I just noticed that the TiVo Stream 4K has a video sharing checkbox (unchecked) in device preferences on my account. Has that always been there?


----------



## Noelmel (Nov 6, 2014)

TivoJD said:


> I just noticed that the TiVo Stream 4K has a video sharing checkbox (unchecked) in device preferences on my account. Has that always been there?


It showed up around launch time. Me and a few others here checked the box. Doesn't seem to do anything (yet? Hopefully one day lol)

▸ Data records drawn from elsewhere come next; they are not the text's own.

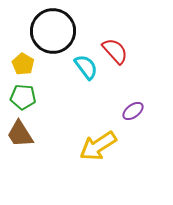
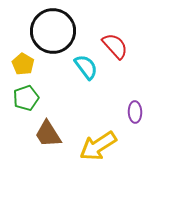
red semicircle: moved 5 px up
green pentagon: moved 3 px right, 1 px down; rotated 25 degrees counterclockwise
purple ellipse: moved 2 px right, 1 px down; rotated 55 degrees counterclockwise
brown trapezoid: moved 28 px right
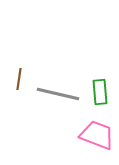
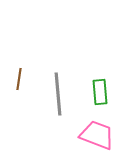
gray line: rotated 72 degrees clockwise
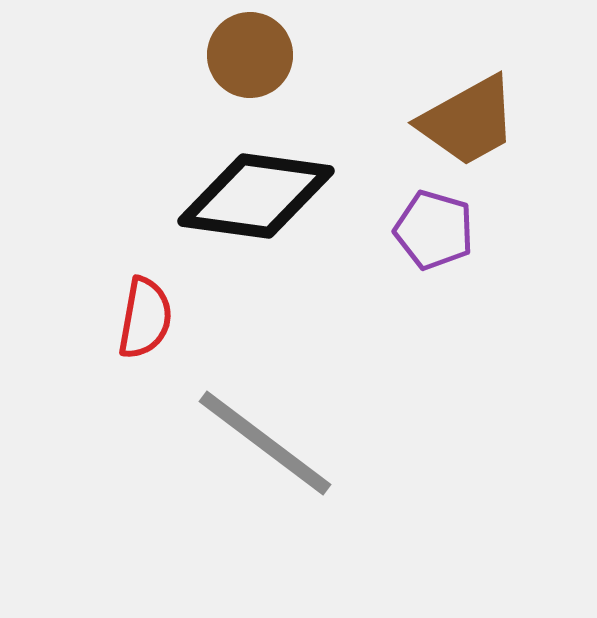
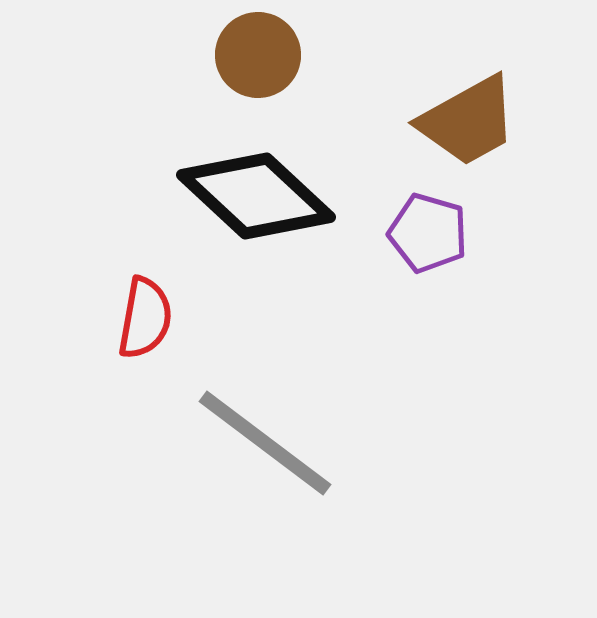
brown circle: moved 8 px right
black diamond: rotated 35 degrees clockwise
purple pentagon: moved 6 px left, 3 px down
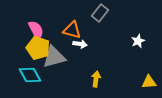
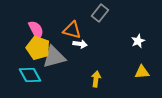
yellow triangle: moved 7 px left, 10 px up
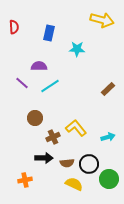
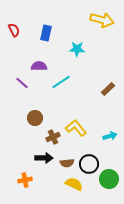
red semicircle: moved 3 px down; rotated 24 degrees counterclockwise
blue rectangle: moved 3 px left
cyan line: moved 11 px right, 4 px up
cyan arrow: moved 2 px right, 1 px up
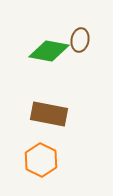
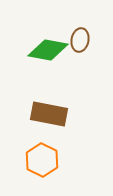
green diamond: moved 1 px left, 1 px up
orange hexagon: moved 1 px right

Sent from my iPhone using Tapatalk


----------



## Dan203 (Apr 17, 2000)

That box enables/disables TiVo to TiVo transfers and TiVoToGo on regular TiVos, neither of which apply to this device. So it's unlikely it'll ever do anything. If TiVo does ever allow streaming from a TiVo to the Stream 4K it'll be in the form of an app and this check will have no affect on that as it only controls what comes out of the device not what goes in.


----------



## tiv0 newbie (Aug 28, 2015)

Dan203 said:


> That box enables/disables TiVo to TiVo transfers and TiVoToGo on regular TiVos, neither of which apply to this device. So it's unlikely it'll ever do anything. If TiVo does ever allow streaming from a TiVo to the Stream 4K it'll be in the form of an app and this check will have no affect on that as it only controls what comes out of the device not what goes in.


Hey Dan,
I have no idea if it is technically possible (maybe you can shed some light on this possibility) but what if Tivo made it possible for Tivo minis to borrow apps from the Tivo Stream 4k kind of in a similar fashion to how Tivo minis get all of their apps from the Tivo DVRs currently. If we cannot have an Android based Tivo Mini or the Tivo Stream 4K integrate with the Tivo DVRs and function as a mini, then maybe an in between solution is possible. What I am stumbling around trying to say is that our Tivo Minis can get live and recorded Tv from their host Tivo DVRs and get all of their apps from the Tivo Stream 4k. I would welcome this even if it were a dual boot system on the mini. Possible?
Newbie

Sent from my iPhone using Tapatalk


----------